Cross and longitudinal sections of Kalmia filament. a Cross section near the basal end of the filament; the vascular bundle is the cluster of small cells approximately centered laterally and offset toward the adaxial side. b Mid-filament cross section with vascular bundle at the center of the section. c Longitudinal section. Orientation: abaxial side toward the top in a and b; abaxial side to the left in c

Cells are noticeably larger on the abaxial side at the basal end (figure 5a), which may be related to the generation of stress essential to the flinging motion of Kalmia filaments. Figure 3 shows the filaments curving outwards to get the anthers inside the corolla pockets. The only way they can do this is by elongation of the adaxial epidermal (and neighboring) cells. Therefore at this level, the adaxial epidermal cells might get longer than the abaxial ones. The size and shape of the cross sections differ from the hypothetical geometry used by Frankland in his calculations, as diagrammed in figure 6.
Fig. 6

Idealized cross-sectional geometry of a Kalmia filament. a Circular form used by Frankland to calculate extreme-fiber stress. b Combined rectangle and trapezoid approximating the image in figure 5b above. Both images are to the same scale

The botanical structure that, in a sense, constitutes a chamber filled with liquid at negative pressure is the vascular bundle (figure 5), the main conduit for liquid and nutrients in longitudinal transport through the plant. In the middle of the filament, the vascular bundle is close to the center of the cross section (figure 5b). Near the basal end, however, this bundle is considerably off-center in the adaxial direction (figure 5a), so that compressive stress resulting from negative pressure within it would increase the pollen-flinging force when the stamen is released from its pocket.

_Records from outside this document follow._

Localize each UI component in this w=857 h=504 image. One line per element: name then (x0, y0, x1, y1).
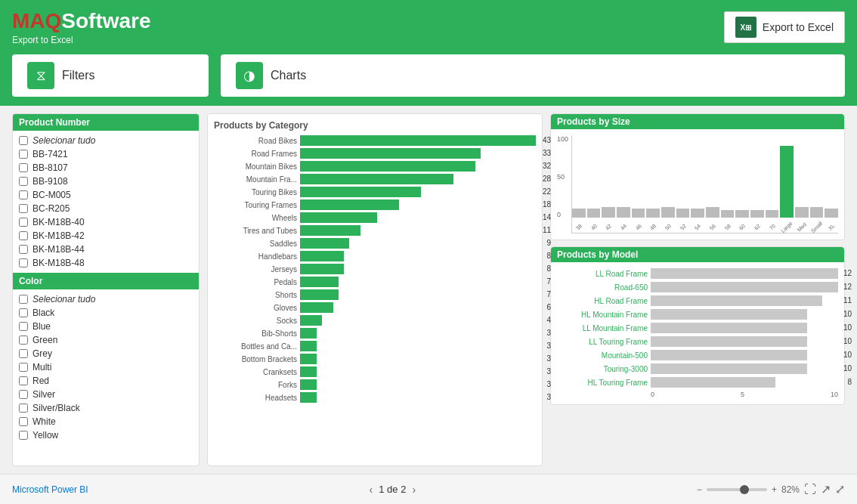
color-checkbox[interactable] (19, 404, 28, 413)
color-item[interactable]: Green (13, 333, 199, 347)
product-number-checkbox[interactable] (19, 177, 28, 186)
category-bar-value: 33 (543, 148, 551, 159)
category-bar-label: Handlebars (214, 252, 297, 261)
color-checkbox[interactable] (19, 363, 28, 372)
model-bar-row: Touring-300010 (557, 363, 838, 374)
size-bar-label: 48 (649, 223, 657, 230)
color-label: Blue (32, 321, 51, 332)
color-item[interactable]: Silver/Black (13, 401, 199, 415)
category-bar-label: Bottles and Ca... (214, 342, 297, 351)
product-number-label: BK-M18B-42 (32, 230, 85, 241)
color-checkbox[interactable] (19, 390, 28, 399)
category-bar-label: Touring Bikes (214, 188, 297, 196)
color-item[interactable]: Blue (13, 320, 199, 333)
color-checkbox[interactable] (19, 308, 28, 317)
zoom-plus[interactable]: + (772, 484, 777, 495)
product-number-item[interactable]: BK-M18B-42 (13, 229, 199, 243)
model-bar-value: 10 (843, 350, 852, 360)
model-bar-value: 10 (843, 363, 852, 374)
category-bar-value: 3 (546, 366, 551, 377)
color-item[interactable]: Black (13, 306, 199, 320)
fullscreen-button[interactable]: ⛶ (804, 483, 816, 496)
size-bar-group: 42 (602, 207, 615, 218)
size-bar-label: 38 (575, 223, 583, 230)
product-number-item[interactable]: BB-7421 (13, 147, 199, 161)
model-bar-container: 10 (651, 336, 838, 347)
color-checkbox[interactable] (19, 295, 28, 304)
size-bar-group: XL (825, 209, 838, 218)
size-bar-label: 40 (589, 223, 597, 230)
color-item[interactable]: White (13, 415, 199, 428)
color-section: Color Selecionar tudoBlackBlueGreenGreyM… (13, 273, 199, 445)
category-bar-container: 33 (300, 148, 536, 159)
model-bar-label: Mountain-500 (557, 351, 648, 360)
model-bar-row: HL Touring Frame8 (557, 377, 838, 388)
model-bar-value: 10 (843, 336, 852, 347)
product-number-item[interactable]: BC-R205 (13, 202, 199, 215)
zoom-minus[interactable]: − (697, 484, 702, 495)
product-number-checkbox[interactable] (19, 150, 28, 159)
color-item[interactable]: Grey (13, 347, 199, 360)
product-number-checkbox[interactable] (19, 190, 28, 199)
product-number-item[interactable]: BC-M005 (13, 188, 199, 202)
zoom-slider[interactable] (707, 488, 767, 491)
color-item[interactable]: Selecionar tudo (13, 292, 199, 306)
product-number-item[interactable]: BK-M18B-44 (13, 243, 199, 256)
color-label: Yellow (32, 430, 58, 441)
category-bar-container: 28 (300, 174, 536, 184)
color-item[interactable]: Silver (13, 388, 199, 401)
product-number-label: BB-8107 (32, 162, 68, 173)
model-bar-container: 12 (651, 268, 838, 279)
product-number-checkbox[interactable] (19, 258, 28, 267)
product-number-checkbox[interactable] (19, 218, 28, 227)
product-number-checkbox[interactable] (19, 136, 28, 145)
size-bar (810, 207, 824, 218)
product-number-item[interactable]: BB-8107 (13, 161, 199, 175)
color-item[interactable]: Yellow (13, 428, 199, 442)
category-bar (300, 212, 377, 223)
model-bar-label: HL Mountain Frame (557, 311, 648, 319)
toolbar: ⧖ Filters ◑ Charts (0, 54, 857, 106)
category-bar-value: 4 (546, 315, 551, 326)
size-bar (602, 207, 615, 218)
category-bar-value: 3 (546, 392, 551, 403)
bottom-bar: Microsoft Power BI ‹ 1 de 2 › − + 82% ⛶ … (0, 474, 857, 504)
product-number-checkbox[interactable] (19, 245, 28, 254)
size-bar (735, 210, 749, 218)
color-checkbox[interactable] (19, 431, 28, 440)
model-x-axis: 0510 (651, 391, 838, 398)
category-bar (300, 251, 344, 261)
size-bar-group: 52 (676, 209, 690, 218)
product-number-item[interactable]: BK-M18B-48 (13, 256, 199, 270)
color-checkbox[interactable] (19, 376, 28, 385)
size-bar-label: Large (780, 221, 794, 234)
size-bar-group: 54 (691, 209, 704, 218)
model-chart-panel: Products by Model LL Road Frame12Road-65… (550, 246, 845, 405)
category-bar-row: Tires and Tubes11 (214, 225, 536, 236)
prev-page-button[interactable]: ‹ (370, 484, 373, 496)
product-number-item[interactable]: BK-M18B-40 (13, 215, 199, 229)
color-item[interactable]: Multi (13, 360, 199, 374)
share-button[interactable]: ↗ (821, 482, 831, 496)
color-item[interactable]: Red (13, 374, 199, 388)
size-bar (795, 207, 809, 218)
charts-button[interactable]: ◑ Charts (221, 54, 845, 97)
category-bar-chart: Road Bikes43Road Frames33Mountain Bikes3… (214, 135, 536, 459)
filters-button[interactable]: ⧖ Filters (12, 54, 209, 97)
export-excel-button[interactable]: X⊞ Export to Excel (724, 11, 845, 43)
color-checkbox[interactable] (19, 322, 28, 331)
product-number-checkbox[interactable] (19, 204, 28, 213)
powerbi-link[interactable]: Microsoft Power BI (12, 484, 88, 495)
category-bar (300, 379, 317, 390)
expand-button[interactable]: ⤢ (835, 482, 845, 496)
color-checkbox[interactable] (19, 349, 28, 358)
product-number-checkbox[interactable] (19, 231, 28, 240)
product-number-item[interactable]: BB-9108 (13, 175, 199, 188)
model-bar-row: Mountain-50010 (557, 350, 838, 360)
color-checkbox[interactable] (19, 417, 28, 426)
product-number-item[interactable]: Selecionar tudo (13, 134, 199, 147)
color-checkbox[interactable] (19, 335, 28, 345)
product-number-checkbox[interactable] (19, 163, 28, 172)
next-page-button[interactable]: › (412, 484, 416, 496)
logo-software: Software (61, 9, 150, 32)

Our field observations show the distance traveled by pollen propelled by the flinging motion range from 2 to 15, typically about 4 to 12 cm. After release, curling of the stamen continues, consistently in the adaxial direction.26 This curling can go as far as about 270 degrees, as was also noted by Briggs. Adaxial curling continues for about 90 minutes, after which time the tight curl begins to relax. Stamens triggered by dissecting probe or by stimulated heavy rain become recumbent or flat, typically within 6 hours, though sometimes taking as much as 24 hours. Up to a day after flinging, stamens divide into four categories, with varying degrees of relaxation from the tight inward curl: (1) still curled inward; (2) axially erect; (3) recumbent (distal end of abaxially-extended filament and its anther in a slight, C-shaped inward curve, like a person beginning to do a sit-up, with anther raised above corolla bottom); and (4) fully extended abaxially and flat, with filament and anther laying against base of the corolla and the anther laying near its original pocket opening. At least for cut flowers, after flinging the stamens first assume a tight adaxial curl, then slowly uncurl to an extended position, with the discharged anther lying atop the pocket opening.

An issue bearing on the hypothesized role of negative pressure in the Kalmia filament is whether wetness of the flower has the effect of suppressing the flinging response of the stamens. The issue arises in Briggs’s notes, in an entry that is undated though clearly written a few days after Briggs conducted successful measurements on May 31, 1956:

Practically all open flowers inoperative following rain night of [Friday] June 1 and all day Sat. Stamen flat. No spring.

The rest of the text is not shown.